“Sorry,” he said, likely reading my rumination as disappointment.
“Don’t be. Thanks for doing that.” I nodded at the other bag still on the table. “Will you get in trouble?”
“I’m a pathologist. I have a hundred different reasons for examining that hair, not the least is a detective badgering me to perform a comparative test. I do as I’m told. No one would question that.”
I chuckled. “Pass the blame. I see how it is.”
Dominique stripped his gloves, tossing them in a nearby pail. He grabbed my hand and tugged me into his bubble. This particular lab didn’t have a viewing window, and I figured that was exactly why he’d chosen it to perform the test.
“Doctor.”
“Detective.”
“You look like you’re going to kiss me.”
“I am.”
Our mouths connected, blistering and sweet, propelling me back to dismissed questions of love. I wanted to shed the endless stress of this case and take him home to bed. Make love again like on Christmas afternoon when Cosette had napped. But I couldn’t. We both had obligations. It didn’t stop us from taking pleasure in the stolen moment, and I savored his lips and tongue, his taste and the warmth of his arms around me.
He pulled away too soon, and I sighed, closing my eyes and resting my forehead on his shoulder.
Dominique traced his fingers down the curve of my back and rested his strong hands on my hips. “What’s your game plan?”
“Head back to the station and collect new marching orders from the drill sergeant.”
He chuckled and brushed his lips over my temple.
“If I get a free minute, I want to dig into these girls,” I added.
“It seems a fruitless mission. How do you proceed when all you have are three-year-old physical descriptions and no names?”
I drew back and fixed his wrinkled shirt as I spoke. “I have approximate ages and a strong suspicion that the one spiraled after her encounter with Jesse and his friends, especially if she was cast aside by an uncaring cop who was supposed to help her.”
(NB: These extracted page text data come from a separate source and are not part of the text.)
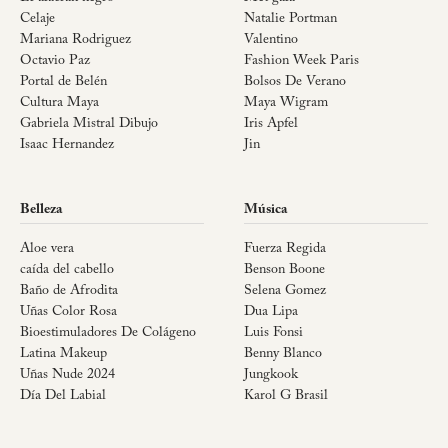
Celaje
Natalie Portman
Mariana Rodriguez
Valentino
Octavio Paz
Fashion Week Paris
Portal de Belén
Bolsos De Verano
Cultura Maya
Maya Wigram
Gabriela Mistral Dibujo
Iris Apfel
Isaac Hernandez
Jin
Belleza
Música
Aloe vera
Fuerza Regida
caída del cabello
Benson Boone
Baño de Afrodita
Selena Gomez
Uñas Color Rosa
Dua Lipa
Bioestimuladores De Colágeno
Luis Fonsi
Latina Makeup
Benny Blanco
Uñas Nude 2024
Jungkook
Día Del Labial
Karol G Brasil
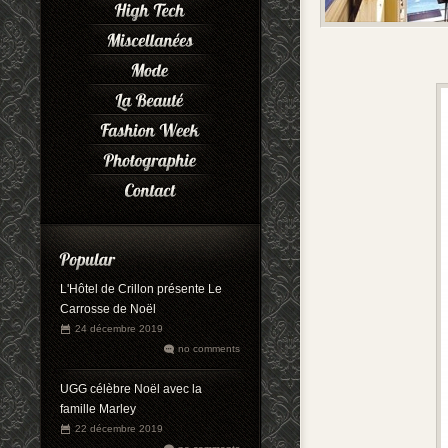
L'Hôtel de Crillon présente Le
Carrosse de Noël
24 décembre 2019
no comments
UGG célèbre Noël avec la
famille Marley
22 décembre 2019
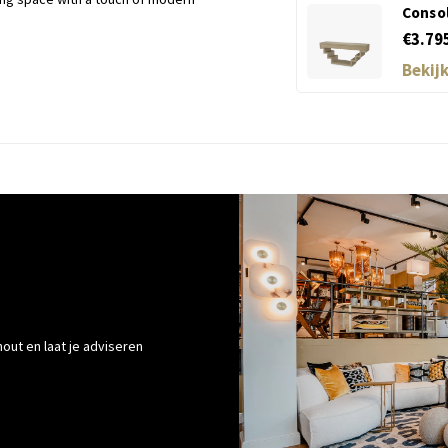
Consol
€3.79
Bekij
out en laat je adviseren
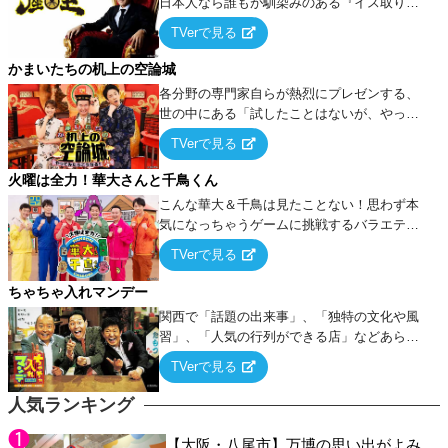
日本人なら誰もが馴染みのある『イス取りゲ
ーム』をベースに、大喜利・ギャグ・モノボ
TVerで見る
ケ・歌…など様々なお題で芸人がショートネ
タを競い合う！
かまいたちの机上の空論城
各分野の専門家自らが熱烈にプレゼンする、
世の中にある「試したことはないが、やって
みたらこうなる！…ハズ」という“机上の空
TVerで見る
論”に若手芸人らがカラダを張って挑む！
火曜は全力！華大さんと千鳥くん
こんな華大＆千鳥は見たことない！思わず本
気になっちゃうゲームに挑戦するバラエティ
ー！
TVerで見る
ちゃちゃ入れマンデー
関西で「話題の出来事」、「独特の文化や風
習」、「人気の行列ができる店」などあらゆ
るテーマについて好き放題にちゃちゃを入れ
TVerで見る
ていく関西色を前面に押し出したトークバラ
エティ番組！
人気ランキング
【大阪・八尾市】万博の思い出がよみ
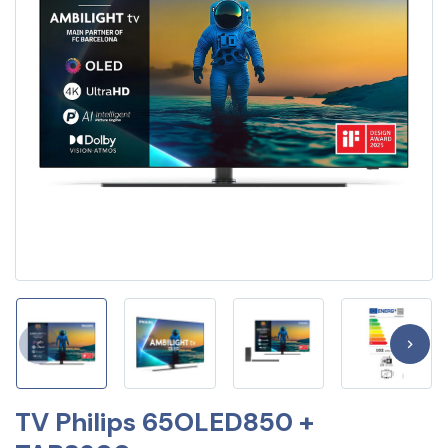
TV Philips 65OLED850 +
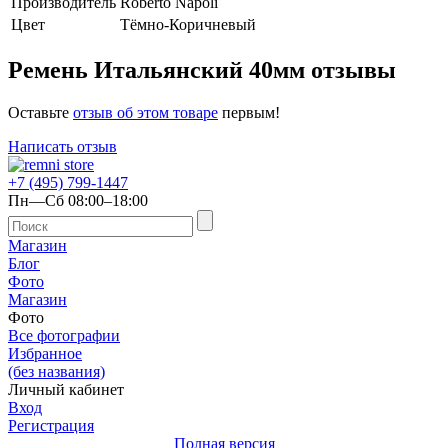
Производитель
Roberto Napoli
Цвет
Тёмно-Коричневый
Ремень Итальянский 40мм отзывы
Оставьте
отзыв об этом товаре
первым!
Написать отзыв
+7 (495) 799-1447
Пн—Сб 08:00–18:00
Магазин
Блог
Фото
Магазин
Фото
Все фотографии
Избранное
(без названия)
Личный кабинет
Вход
Регистрация
Полная версия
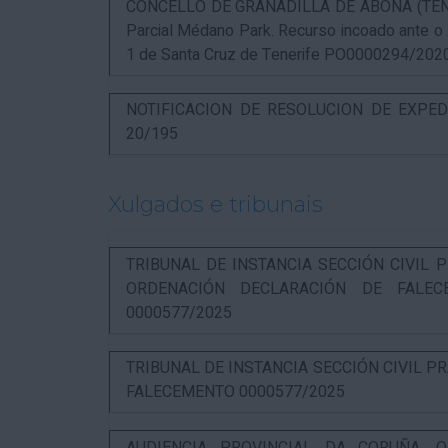
CONCELLO DE GRANADILLA DE ABONA (TENERIF
Parcial Médano Park. Recurso incoado ante o
1 de Santa Cruz de Tenerife PO0000294/202
NOTIFICACION DE RESOLUCION DE EXPED
20/195
Xulgados e tribunais
TRIBUNAL DE INSTANCIA SECCIÓN CIVIL P
ORDENACIÓN DECLARACIÓN DE FALEC
0000577/2025
TRIBUNAL DE INSTANCIA SECCIÓN CIVIL P
FALECEMENTO 0000577/2025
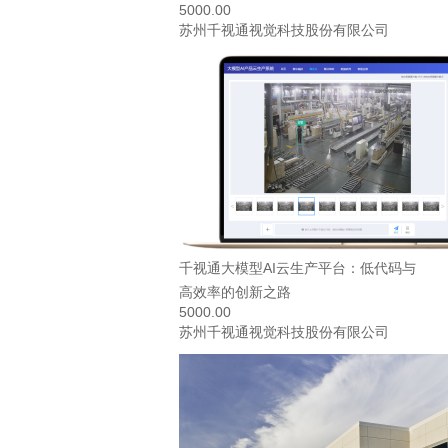
5000.00
苏州千视通视觉科技股份有限公司
千视通大模型AI云生产平台：低代码与
高效率的创新之路
5000.00
苏州千视通视觉科技股份有限公司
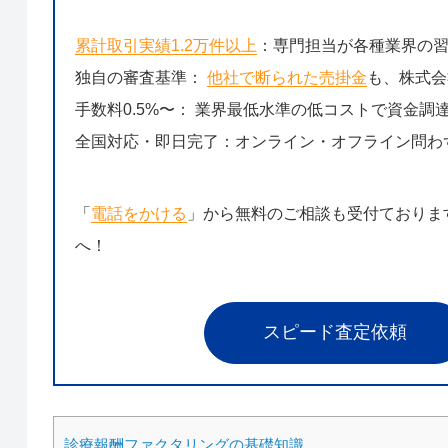
累計取引実績1.2万件以上
：専門担当が各種業界の
独自の審査基準：
他社で断られた売掛金
も、株式会
手数料0.5%〜： 業界最低水準の低コストで資金調
全国対応・即日完了：オンライン・オフライン問わ
「
電話をかける
」から無料のご相談も受付ておりま
へ！
スピード査定依頼
診療報酬ファクタリングの基礎知識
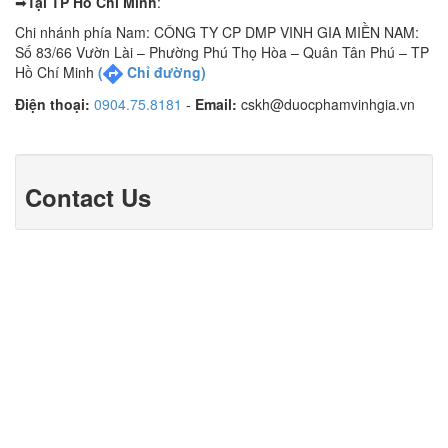
➡
Tại TP Hồ Chí Minh
:
Chi nhánh phía Nam: CÔNG TY CP DMP VINH GIA MIỀN NAM:
Số 83/66 Vườn Lài – Phường Phú Thọ Hòa – Quân Tân Phú – TP
Hồ Chí Minh
(
Chỉ đường)
Điện thoại:
0904.75.8181
-
Email:
cskh@duocphamvinhgia.vn
Contact Us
I stilled, unwelcome memories seeping in. “I know what repressed anger does to a person, Dom. I was the poster boy for abuse. I know what it sounds like when an unstable teen screams into the void.”
Yet Ottawa was a city of millions. The futility of the task was not lost on me. How would I find one girl in a pool of thousands? But I wasn’t ready to give up without a fight.
Dominique brushed his knuckles over my stubbled cheek, drawing me from my thoughts. “Good luck. I believe in you.”
“Do you?”
“Yes. You’re a fighter, and you fight for justice… no matter how that looks.”
I contemplated his husky blues for a long time, searching them for answers. Perhaps it would remain the thing unspoken between us, and that was okay.
“Will you come by tonight?” Dominique asked.
“Do you want me there?”
“Desperately.”
The knot in my belly loosened. The strange disconnection that had followed us since Boxing Day and our mild argument at the crime scene at LeBreton Flats vaporized. I could almost believeI’d imagined it. Dominique seemed to hear all I didn’t say. His watchful gaze took me in, but he didn’t push me away.
I wasn’t sure he agreed with my questionable views surrounding this case, but he seemed to have accepted them.
That might change if the day ever came when I had to decide to act or not act.